Justice should not be delayed by ‘artificial financial restraints’ the lord chief justice has said, arguing the additional funding needed to deal with court backlogs is ‘little more than a rounding error in many departments’.
Speaking at the Bar Council’s annual conference in the week before the chancellor's autumn statement, Lord Burnett of Maldon said a calculation to quantify the economic benefits of an efficient UK court system is ‘long overdue’.
‘It would be damaging to return to the position last year where in crime there were courtrooms and judges available to hear Crown court cases and, cases ready to be heard, but for financial reasons it was decided by government to maintain or increase backlogs, with trial dates going out further and further into the future,’ he said.
‘The position in family is also not sustainable. Artificial financial constraints which limit the work that can be done in the family courts make little sense.’
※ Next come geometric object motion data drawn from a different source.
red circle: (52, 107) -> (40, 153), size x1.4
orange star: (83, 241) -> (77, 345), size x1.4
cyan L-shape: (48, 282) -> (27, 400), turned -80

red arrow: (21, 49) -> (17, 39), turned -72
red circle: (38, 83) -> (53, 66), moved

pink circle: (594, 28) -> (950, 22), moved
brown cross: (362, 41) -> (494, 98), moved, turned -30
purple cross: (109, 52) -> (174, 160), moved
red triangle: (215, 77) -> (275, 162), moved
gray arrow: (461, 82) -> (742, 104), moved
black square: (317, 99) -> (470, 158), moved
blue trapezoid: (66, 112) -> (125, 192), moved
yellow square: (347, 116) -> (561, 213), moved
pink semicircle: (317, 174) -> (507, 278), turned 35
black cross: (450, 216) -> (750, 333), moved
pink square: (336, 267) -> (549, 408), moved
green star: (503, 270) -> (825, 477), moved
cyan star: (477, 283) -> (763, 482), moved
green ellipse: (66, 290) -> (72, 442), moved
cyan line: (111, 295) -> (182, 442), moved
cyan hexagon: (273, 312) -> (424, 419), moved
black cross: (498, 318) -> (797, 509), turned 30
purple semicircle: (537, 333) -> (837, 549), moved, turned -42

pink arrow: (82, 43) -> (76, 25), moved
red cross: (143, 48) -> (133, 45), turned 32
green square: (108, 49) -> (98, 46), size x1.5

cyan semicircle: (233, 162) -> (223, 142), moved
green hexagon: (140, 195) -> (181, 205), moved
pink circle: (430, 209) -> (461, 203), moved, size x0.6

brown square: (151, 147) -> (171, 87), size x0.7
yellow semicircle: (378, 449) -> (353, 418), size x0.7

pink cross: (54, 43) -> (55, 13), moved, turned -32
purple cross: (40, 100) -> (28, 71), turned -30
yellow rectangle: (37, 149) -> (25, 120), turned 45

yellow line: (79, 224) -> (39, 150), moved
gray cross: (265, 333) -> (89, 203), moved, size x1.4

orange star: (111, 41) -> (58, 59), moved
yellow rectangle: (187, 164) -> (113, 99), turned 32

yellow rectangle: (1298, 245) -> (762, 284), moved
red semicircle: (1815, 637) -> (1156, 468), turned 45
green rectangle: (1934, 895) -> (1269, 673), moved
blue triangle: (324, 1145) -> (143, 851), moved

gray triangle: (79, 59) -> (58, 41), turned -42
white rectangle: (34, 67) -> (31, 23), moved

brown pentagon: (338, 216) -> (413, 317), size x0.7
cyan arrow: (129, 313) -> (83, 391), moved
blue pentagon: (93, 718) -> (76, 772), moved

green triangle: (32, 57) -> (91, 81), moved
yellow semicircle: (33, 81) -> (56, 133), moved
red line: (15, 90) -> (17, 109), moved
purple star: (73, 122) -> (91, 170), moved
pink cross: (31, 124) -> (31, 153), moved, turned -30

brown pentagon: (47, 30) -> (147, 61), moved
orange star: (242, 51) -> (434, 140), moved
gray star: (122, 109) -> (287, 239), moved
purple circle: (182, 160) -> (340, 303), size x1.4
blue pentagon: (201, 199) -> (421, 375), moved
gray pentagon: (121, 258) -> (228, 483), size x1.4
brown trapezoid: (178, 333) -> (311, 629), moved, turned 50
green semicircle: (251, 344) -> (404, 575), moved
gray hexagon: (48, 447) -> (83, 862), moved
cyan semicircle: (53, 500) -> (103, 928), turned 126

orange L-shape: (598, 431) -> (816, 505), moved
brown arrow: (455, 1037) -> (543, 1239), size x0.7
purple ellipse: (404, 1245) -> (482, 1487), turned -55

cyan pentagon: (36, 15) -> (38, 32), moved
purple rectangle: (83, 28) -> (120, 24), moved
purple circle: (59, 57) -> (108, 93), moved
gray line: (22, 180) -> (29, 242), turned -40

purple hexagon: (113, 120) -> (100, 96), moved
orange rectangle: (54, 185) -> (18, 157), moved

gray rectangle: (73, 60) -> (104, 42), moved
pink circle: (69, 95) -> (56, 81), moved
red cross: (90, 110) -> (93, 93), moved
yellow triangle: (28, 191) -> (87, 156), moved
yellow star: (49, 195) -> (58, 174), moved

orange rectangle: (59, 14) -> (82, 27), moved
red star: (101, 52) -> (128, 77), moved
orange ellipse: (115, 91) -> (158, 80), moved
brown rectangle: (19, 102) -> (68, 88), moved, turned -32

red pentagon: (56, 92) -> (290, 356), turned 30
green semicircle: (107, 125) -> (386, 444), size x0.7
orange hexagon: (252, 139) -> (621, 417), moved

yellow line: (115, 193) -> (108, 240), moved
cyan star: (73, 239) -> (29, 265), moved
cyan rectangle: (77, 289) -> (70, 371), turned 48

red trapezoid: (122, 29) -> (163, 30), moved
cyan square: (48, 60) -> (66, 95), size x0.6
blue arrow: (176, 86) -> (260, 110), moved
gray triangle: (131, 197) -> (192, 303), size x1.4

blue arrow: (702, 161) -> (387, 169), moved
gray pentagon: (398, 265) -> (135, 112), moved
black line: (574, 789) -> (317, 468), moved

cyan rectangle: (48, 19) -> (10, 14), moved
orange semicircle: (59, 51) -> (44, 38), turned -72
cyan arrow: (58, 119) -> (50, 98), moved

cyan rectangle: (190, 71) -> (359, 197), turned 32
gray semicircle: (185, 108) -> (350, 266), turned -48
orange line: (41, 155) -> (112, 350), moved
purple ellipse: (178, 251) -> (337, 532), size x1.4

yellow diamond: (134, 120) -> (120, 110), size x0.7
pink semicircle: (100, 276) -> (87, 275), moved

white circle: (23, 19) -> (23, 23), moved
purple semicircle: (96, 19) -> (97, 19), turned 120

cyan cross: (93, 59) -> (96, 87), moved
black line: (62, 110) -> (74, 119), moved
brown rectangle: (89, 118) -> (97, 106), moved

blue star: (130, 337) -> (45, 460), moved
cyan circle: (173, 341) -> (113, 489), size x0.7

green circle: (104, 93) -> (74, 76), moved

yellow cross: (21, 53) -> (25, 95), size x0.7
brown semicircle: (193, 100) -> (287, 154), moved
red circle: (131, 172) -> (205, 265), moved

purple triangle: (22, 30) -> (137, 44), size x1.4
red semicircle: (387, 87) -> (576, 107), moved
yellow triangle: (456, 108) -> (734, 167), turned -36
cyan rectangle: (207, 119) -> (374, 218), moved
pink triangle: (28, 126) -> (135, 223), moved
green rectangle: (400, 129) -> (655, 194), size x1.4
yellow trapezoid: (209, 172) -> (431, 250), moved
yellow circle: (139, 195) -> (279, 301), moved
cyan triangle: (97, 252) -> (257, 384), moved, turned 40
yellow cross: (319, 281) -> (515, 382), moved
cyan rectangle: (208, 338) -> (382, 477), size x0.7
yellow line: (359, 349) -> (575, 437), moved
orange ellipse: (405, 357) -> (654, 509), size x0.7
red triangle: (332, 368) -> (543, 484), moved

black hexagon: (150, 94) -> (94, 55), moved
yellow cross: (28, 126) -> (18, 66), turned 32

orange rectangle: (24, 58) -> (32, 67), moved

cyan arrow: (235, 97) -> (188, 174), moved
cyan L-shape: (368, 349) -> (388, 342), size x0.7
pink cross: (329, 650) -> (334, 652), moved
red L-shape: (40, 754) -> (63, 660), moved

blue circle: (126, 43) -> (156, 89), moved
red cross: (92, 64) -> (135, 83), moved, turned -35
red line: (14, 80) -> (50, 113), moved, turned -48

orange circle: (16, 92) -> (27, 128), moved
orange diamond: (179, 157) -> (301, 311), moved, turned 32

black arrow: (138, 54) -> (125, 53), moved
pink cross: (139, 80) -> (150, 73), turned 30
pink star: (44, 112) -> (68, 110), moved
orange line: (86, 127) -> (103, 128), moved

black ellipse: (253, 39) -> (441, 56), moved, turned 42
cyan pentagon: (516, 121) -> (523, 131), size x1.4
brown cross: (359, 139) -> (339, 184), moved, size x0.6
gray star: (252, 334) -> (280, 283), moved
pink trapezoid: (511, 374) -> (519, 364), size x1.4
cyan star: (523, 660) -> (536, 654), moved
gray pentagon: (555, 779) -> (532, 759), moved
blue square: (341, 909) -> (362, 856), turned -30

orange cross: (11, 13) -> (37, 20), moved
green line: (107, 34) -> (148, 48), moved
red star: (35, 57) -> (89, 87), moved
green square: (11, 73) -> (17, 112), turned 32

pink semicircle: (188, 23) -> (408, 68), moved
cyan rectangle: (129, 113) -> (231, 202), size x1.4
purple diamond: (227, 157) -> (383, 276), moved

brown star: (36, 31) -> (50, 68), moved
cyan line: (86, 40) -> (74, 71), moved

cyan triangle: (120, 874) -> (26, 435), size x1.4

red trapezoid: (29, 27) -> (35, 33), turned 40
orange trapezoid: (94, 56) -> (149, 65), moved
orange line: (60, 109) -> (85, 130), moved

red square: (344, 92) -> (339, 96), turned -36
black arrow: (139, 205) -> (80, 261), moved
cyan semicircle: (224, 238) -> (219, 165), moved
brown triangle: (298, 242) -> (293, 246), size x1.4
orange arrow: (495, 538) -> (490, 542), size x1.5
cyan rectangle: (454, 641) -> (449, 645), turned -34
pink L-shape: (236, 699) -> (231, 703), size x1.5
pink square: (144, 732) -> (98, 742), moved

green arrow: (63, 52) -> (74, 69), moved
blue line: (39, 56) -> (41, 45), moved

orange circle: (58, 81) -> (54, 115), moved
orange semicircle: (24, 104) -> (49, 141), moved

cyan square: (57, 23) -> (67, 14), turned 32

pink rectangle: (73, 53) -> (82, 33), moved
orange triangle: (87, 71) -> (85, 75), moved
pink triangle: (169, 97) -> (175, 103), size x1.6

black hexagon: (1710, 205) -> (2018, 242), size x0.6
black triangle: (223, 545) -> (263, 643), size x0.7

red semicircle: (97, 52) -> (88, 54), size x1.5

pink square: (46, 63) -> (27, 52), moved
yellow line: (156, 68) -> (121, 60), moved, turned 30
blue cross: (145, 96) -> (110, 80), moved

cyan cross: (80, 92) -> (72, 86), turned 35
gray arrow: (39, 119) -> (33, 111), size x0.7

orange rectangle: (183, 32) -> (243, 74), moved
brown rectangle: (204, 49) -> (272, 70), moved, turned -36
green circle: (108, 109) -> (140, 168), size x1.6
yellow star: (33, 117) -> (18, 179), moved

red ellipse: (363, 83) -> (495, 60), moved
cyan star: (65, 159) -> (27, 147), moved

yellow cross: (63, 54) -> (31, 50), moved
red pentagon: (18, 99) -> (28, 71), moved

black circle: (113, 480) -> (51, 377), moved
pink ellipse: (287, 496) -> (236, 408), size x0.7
Lord Burnett said budget for the next financial year is ‘not yet settled’ and stressed the need to look carefully at the expected volumes of work coupled with the accumulating backlogs caused by Covid-19. ‘There must be sufficient resources to enable the courts and tribunals to work to full capacity,’ he said.
‘As far as I'm aware, no attempt has ever been made to quantify the economic benefits to the United Kingdom of having an efficient court system… Such an economic calculation is long overdue. Few will be keen to invest in a country that has dysfunctional courts.
‘The real net cost of our justice system is small. The additional funding to enable us to deal with incoming work and to eat into backlogs will be little more than a rounding error in many departments.’
The annual bar and young conference is taking place virtually over the course of four days, ending on Saturday.